Gorris's "outlook on life" as a radical lesbian feminist has gotten more
attention from the major media than her astonishingly beautiful film. It is
now well chronicled that she began her film-making career as a writer who
took a screenplay to Belgian experimental director Chantal Ackerman and tried
to convince her to make it into a movie. Ackerman in turn challenged Gorris
to live her feminist politics by filming her own screenplays (and encouraged
her by confiding that "directing isn't that difficult"). Rising to the challenge,
Gorris made two feminist manifestos.
The screenplay Gorris had offered Ackerman became A Question of Silence
(1982). Three women who are strangers to each other go berserk and kill the
male proprietor of a dress shop whose chauvinistic behavior in stopping one
of them for shoplifting unleashes their repressed rage. Put on trial, their
lawyer argues that they were not responsible, but instead victims reacting
to centuries of humiliation and physical violation that have scarred the collective
unconscious of every woman.
This parable of justified rage put Gorris in the forefront of radical feminism,
a position she consolidated with Broken Mirrors (1984), a savage depiction
of male brutality to women which combined scenes from a brothel and from the
cellar of a serial killer, who is photographing a female victim as she starves
to death. Together, these man-hating jeremiads earned Gorris a reputation
as "the apotheosis of angry militant Eurofeminism."
For nearly a decade, that reputation appeared to have been a marginalizing
curse to the promising film-maker.
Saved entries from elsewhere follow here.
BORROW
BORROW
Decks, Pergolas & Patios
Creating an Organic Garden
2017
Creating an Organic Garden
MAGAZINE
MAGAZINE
She disappeared into the Eurofeminist underground;
and although she continued to work, her career as a creative writer-director
But Gorris, though missing, was far from dead; she had completed the screenplay
for Antonia's Line in 1988 and spent years trying to get backing to
launch the project. Finally, with help from Hans de Weers, she put together
a consortium of investors, and teamed up with British producer Judy Counihan.
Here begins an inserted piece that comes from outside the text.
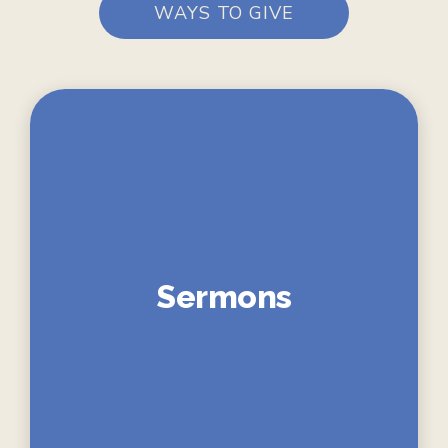
WAYS TO GIVE
Sermons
Counihan had started in television commercials, moved to the aptly named Red
Hot Organization in New York where she made commercials for Bill Clinton's
1992 presidential campaign, and then jumped into cinema as co-producer of
Before the Rain, a critically-acclaimed Macedonian British film that
earned an Oscar nomination for Best Foreign Film. The very next year, with
Counihan on board, Antonia's Line captured the Oscar, and a piece of
the lucrative American market coveted by European investors. Instead of rejoicing
over this brilliant film and its deserved success, both Gorris and Counihan
seem to be slightly worried that their radical feminist constituency will
feel they have sold out. In a striking demonstration of feminist solidarity,
only women were allowed to attend the premiere of Antonia's Line at
the Cannes Film Festival. Gorris's public statements about the film have,
in contrast, disingenuously tried to draw a line between her art and her politics:
"I don't put political or moral lessons in my films." Nothing could be further
from the truth; indeed the writer-director's "lessons" -- an affirmative moral
vision rooted in her feminism -- help make Antonia's Line a memorable
film with intellectual depth as well as shimmer and sparkle. Counihan concedes
that the two early Gorris films were uncompromising, much harder, and more
didactic. They deeply influenced her own career and she admits, "People who
know Marleen's work will be surprised at the change. Women are allowed to
change. This is a mellower side to Marleen." But, addressing feminist critics
with the deft touch of a well-trained spin doctor, she adds: "It's in no way
a compromise of her politics. It's feminism for the '90s."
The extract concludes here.